🤖 AI Summary
This work addresses the limited long-horizon planning capability of existing neural policies for vehicle routing problems, which typically predict only the next node and thus suffer from myopic decision-making. To overcome this, the authors propose a Multi-node Lookahead Prediction (MnLP) training strategy that incorporates a causal, detachable multi-step prediction module during training to enhance the model’s understanding of long-range context—without incurring additional inference overhead. By integrating auxiliary supervision losses at multiple depths, MnLP is compatible with diverse network architectures and consistently improves generalization across varying problem scales, data distributions, and real-world benchmarks, outperforming current training paradigms.
📝 Abstract
Neural policies have shown promise in solving vehicle routing problems due to their reduced reliance on handcrafted heuristics. However, current training paradigms suffer from a fundamental limitation: they primarily focus on next-node prediction for solution construction, resulting in myopic decision-making that undermines long-horizon planning capacity. To this end, we introduce Multi-node Lookahead Prediction (MnLP), a novel training strategy that extends the supervised learning paradigm to predict multiple future nodes simultaneously.

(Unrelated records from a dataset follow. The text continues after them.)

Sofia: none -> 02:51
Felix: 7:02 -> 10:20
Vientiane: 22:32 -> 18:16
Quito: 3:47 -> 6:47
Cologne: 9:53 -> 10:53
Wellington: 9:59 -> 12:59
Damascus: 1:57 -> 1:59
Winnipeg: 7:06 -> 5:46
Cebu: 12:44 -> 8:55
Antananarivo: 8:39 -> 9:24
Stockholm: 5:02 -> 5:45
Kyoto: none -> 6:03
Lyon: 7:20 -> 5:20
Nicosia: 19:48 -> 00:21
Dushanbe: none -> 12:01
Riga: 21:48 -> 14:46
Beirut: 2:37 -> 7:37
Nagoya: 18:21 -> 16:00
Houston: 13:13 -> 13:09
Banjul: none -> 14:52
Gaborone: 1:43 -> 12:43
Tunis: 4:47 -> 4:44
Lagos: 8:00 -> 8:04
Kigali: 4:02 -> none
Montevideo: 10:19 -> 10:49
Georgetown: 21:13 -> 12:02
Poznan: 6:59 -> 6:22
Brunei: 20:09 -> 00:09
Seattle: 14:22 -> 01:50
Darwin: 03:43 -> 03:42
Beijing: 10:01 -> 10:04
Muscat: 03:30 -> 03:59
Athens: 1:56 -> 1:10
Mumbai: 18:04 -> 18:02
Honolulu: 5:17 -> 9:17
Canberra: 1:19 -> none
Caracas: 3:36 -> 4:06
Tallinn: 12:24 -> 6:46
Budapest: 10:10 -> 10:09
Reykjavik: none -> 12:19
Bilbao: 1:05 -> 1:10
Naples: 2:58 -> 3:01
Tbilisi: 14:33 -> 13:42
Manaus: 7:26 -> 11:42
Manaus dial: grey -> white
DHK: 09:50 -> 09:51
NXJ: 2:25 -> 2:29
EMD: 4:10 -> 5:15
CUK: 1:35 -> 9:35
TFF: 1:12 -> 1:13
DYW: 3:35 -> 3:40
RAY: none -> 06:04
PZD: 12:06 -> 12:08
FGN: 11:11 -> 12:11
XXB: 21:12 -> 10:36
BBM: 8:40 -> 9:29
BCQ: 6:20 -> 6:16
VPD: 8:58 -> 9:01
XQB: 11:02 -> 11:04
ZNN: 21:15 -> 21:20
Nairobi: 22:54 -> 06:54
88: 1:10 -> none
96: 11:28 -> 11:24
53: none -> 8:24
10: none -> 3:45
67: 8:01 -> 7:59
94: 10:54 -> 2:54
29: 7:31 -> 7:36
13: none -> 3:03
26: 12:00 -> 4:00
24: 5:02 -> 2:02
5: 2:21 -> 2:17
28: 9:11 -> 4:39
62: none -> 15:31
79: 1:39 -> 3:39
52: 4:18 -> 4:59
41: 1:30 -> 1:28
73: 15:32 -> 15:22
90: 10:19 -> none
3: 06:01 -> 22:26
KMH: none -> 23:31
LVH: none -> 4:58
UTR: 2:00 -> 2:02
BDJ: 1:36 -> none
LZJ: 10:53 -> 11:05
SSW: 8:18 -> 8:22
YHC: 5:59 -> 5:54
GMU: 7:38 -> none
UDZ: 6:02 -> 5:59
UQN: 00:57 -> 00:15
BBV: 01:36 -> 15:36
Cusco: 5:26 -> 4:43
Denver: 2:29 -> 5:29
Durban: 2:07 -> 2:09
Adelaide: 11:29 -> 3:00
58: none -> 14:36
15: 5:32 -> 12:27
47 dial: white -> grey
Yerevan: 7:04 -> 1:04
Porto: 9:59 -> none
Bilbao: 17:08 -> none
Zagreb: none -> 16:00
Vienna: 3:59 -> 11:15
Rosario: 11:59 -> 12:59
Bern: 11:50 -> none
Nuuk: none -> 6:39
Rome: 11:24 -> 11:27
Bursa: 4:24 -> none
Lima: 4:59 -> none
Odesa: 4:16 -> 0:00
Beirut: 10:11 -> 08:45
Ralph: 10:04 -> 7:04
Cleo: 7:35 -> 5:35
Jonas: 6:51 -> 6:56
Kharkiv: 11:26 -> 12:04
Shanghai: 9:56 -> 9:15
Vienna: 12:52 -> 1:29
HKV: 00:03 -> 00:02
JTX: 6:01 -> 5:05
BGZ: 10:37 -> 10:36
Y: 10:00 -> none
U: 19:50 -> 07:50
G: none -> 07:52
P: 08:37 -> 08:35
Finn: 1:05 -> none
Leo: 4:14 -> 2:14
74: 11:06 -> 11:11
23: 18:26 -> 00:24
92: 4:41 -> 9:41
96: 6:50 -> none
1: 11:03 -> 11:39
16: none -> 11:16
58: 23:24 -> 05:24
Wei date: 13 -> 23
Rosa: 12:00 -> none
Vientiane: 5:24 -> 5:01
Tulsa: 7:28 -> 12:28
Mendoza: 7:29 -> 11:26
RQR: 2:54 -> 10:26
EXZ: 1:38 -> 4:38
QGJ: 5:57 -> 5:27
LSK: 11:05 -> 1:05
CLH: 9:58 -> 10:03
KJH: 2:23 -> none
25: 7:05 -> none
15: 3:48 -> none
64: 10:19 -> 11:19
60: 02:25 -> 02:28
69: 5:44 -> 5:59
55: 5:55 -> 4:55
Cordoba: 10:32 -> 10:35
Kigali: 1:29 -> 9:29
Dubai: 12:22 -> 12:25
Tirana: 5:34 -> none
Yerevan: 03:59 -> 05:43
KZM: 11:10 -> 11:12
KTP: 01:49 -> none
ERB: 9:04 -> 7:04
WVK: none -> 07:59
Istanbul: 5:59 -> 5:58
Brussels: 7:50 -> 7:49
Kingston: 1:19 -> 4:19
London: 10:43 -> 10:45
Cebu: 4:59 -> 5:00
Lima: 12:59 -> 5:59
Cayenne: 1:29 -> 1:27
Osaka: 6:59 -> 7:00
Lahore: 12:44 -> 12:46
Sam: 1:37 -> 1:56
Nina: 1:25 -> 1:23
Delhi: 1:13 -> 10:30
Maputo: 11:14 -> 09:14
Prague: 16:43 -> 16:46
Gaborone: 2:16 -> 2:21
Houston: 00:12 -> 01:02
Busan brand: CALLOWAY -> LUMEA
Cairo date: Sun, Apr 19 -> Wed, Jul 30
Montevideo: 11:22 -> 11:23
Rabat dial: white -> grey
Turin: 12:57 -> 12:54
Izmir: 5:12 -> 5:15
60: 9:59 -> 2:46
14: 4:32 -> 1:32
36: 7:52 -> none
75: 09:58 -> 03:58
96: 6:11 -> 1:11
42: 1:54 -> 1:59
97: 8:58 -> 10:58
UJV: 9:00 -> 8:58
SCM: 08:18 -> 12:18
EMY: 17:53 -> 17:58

We incorporate causal and discardable MnLP modules that operate exclusively during training, facilitating models to anticipate multi-step decisions while preserving inference-time efficiency. By incorporating multi-depth auxiliary supervision into the loss function, MnLP equips neural policies with the ability of long-range contextual understanding. Experimentally, MnLP outperforms existing training methods, improving the generalization capability of neural policies across various problem sizes, distributions, and real-world benchmarks. Moreover, MnLP can be seamlessly integrated into diverse neural architectures without introducing additional inference overhead.